Date Published: March 28, 2019
Publisher: Public Library of Science
Author(s): Susana Martinez-Conde, Michael B. McCamy, Xoana G. Troncoso, Jorge Otero-Millan, Stephen L. Macknik, Manabu Sakakibara.
Vasarely’s nested squares illusion shows that the corners of concentric squares, arranged in a gradient of increasing or decreasing luminance, generate illusory “corner-folds,” which appear more salient (either brighter or darker) than the adjacent flat (non- corner) regions of each individual square. The Alternating Brightness Star (ABS) illusion, based on Vasarely’s classic nested squares, further shows that the strength of these corner-folds depends on corner angle. Previous psychophysical studies showed the relationship between corner angle and perceived contrast in the ABS illusion to be linear, with sharp angles looking higher in contrast, and shallow angles lower in contrast. Center-surround difference-of-Gaussians (DOG) modeling did not replicate this linear relationship, however, suggesting that a full neural explanation of the nested squares and ABS illusions might be found in the visual cortex, rather than at subcortical stages. Here we recorded the responses from single area V1 neurons in the awake primate, during the presentation of visual stimuli containing illusory corner-folds of various angles. Our results showed stronger neural responses for illusory corner-folds made from sharper than from shallower corners, consistent with predictions from the previous psychophysical work. The relationship between corner angle and strength of the neuronal responses, albeit parametric, was apparently non-linear. This finding was in line with the previous DOG data, but not with the psychophysical data. Our combined results suggest that, whereas corner-fold illusions likely originate from center-surround retinogeniculate processes, their complete neural explanation may be found in extrastriate visual cortical areas.
Vasarely’s ‘nested squares’ illusion shows that the corners of concentric squares, arranged in a gradient of increasing or decreasing luminance, generate illusory diagonals, or “folds,” which appear more salient (i.e. brighter or darker) than the adjacent flat (non-corner) regions of each individual square (Fig 1A and 1B) . The Alternating Brightness Star (ABS) illusion, which we developed based on Vasarely’s classic nested squares , further shows that the strength of the illusion depends on the corner angle, with sharp angles generating “corner-folds” that look higher in contrast, and shallow angles generating “corner-folds” that look lower in contrast (Fig 1C and 1D) (see http://smc.neuralcorrelate.com/demos/ABS-illusion.html for an interactive demonstration of the ABS illusion). Previous work attributed the nested squares and ABS illusions to changes in local contrast, and moreover found that applying a DOG (difference-of-Gaussians) filter to nested corners of varying angles resulted in outputs that qualitatively matched one’s subjective perception of the corresponding illusory folds . Yet, psychophysical quantification of illusory strength revealed not just a parametric, but a linear relationship between corner angle and perceived contrast, which was not apparent in the DOG model’s output [3,4]. The mismatch between the DOG simulations and the psychophysical data suggested that a subcortical (i.e. center-surround) explanation of the nested squares and ABS illusions may be an incomplete one. However, no research to date has recorded the responses of visual system neurons—cortical or subcortical—during the presentation of these illusions.
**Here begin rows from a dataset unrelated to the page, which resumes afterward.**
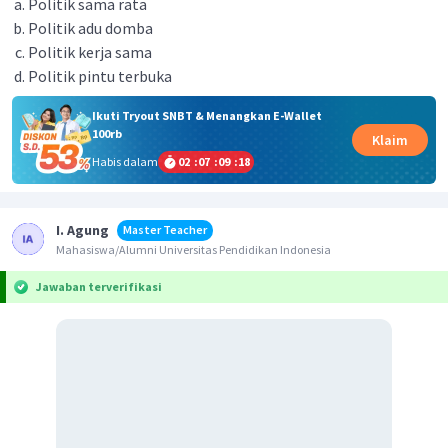
Politik sama rata
Politik adu domba
Politik kerja sama
Politik pintu terbuka
Ikuti Tryout SNBT & Menangkan E-Wallet
100rb
Klaim
Habis dalam
02
:
07
:
09
:
18
I. Agung
Master Teacher
Mahasiswa/Alumni Universitas Pendidikan Indonesia
Jawaban terverifikasi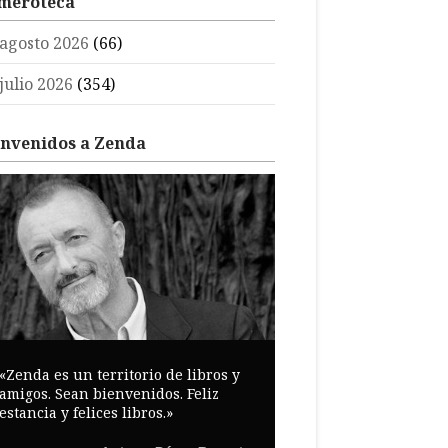
meroteca
agosto 2026
(66)
julio 2026
(354)
envenidos a Zenda
«Zenda es un territorio de libros y
amigos. Sean bienvenidos. Feliz
estancia y felices libros.»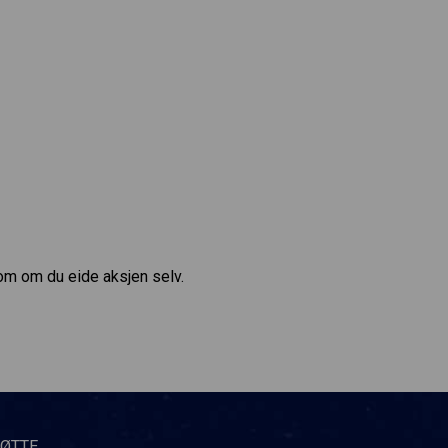
som om du eide aksjen selv.
TØTTE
We recorded the responses from 118 single V1 neurons from two rhesus macaques (102 neurons from monkey J and 16 neurons from monkey A), during the presentation of brightness illusions based on Vasarely’s ‘nested squares,’ but discarded 60 neurons before analyzing the data because of technical problems (i.e. noise in the eye coil signal, instability of the recording throughout the session, or poor fixation performance). Thus, we present data from 58 neurons total. Though we started each recording session with the intent to present all three experimental conditions (details below) to each individual neuron, it was challenging to hold the neuronal recordings stable for more than 60–90 minutes at a time. Because data collection usually entailed 30–60 minutes per experimental condition (in addition to the 20–30 minutes necessary to characterize the size, location and orientation of each RF), we were able to test all three conditions in 7 neurons, two conditions in 11 neurons, and a single condition in 40 neurons out of the 58.
In 1961, Barlow proposed that the brain transmits visual data “so that their redundancy is reduced but comparatively little information is lost” [30,31]. This “redundancy-reducing hypothesis” has been used as an explanation of why neurons at the early levels of the visual system (retina/LGN) are suited to perform edge-detection, or contour-extraction. However, redundancy reduction should not be constrained to edges, but should theoretically apply to any feature in the visual scene. Just as edges are a less redundant feature than diffuse light, Attneave proposed in the 1950s that “points of maximum curvature” (i.e. discontinuities in edges, such as curves, angles, and corners—any point at which straight lines are deflected) are also highly informative . If points of high curvature are less redundant than points of low curvature, then sharp corners should also be less redundant than shallow corners. This led to our previous predictions that neural responses to sharp corners should be enhanced compared to those of shallow corners, and thus that sharp corners should be perceptually more salient than shallow corners.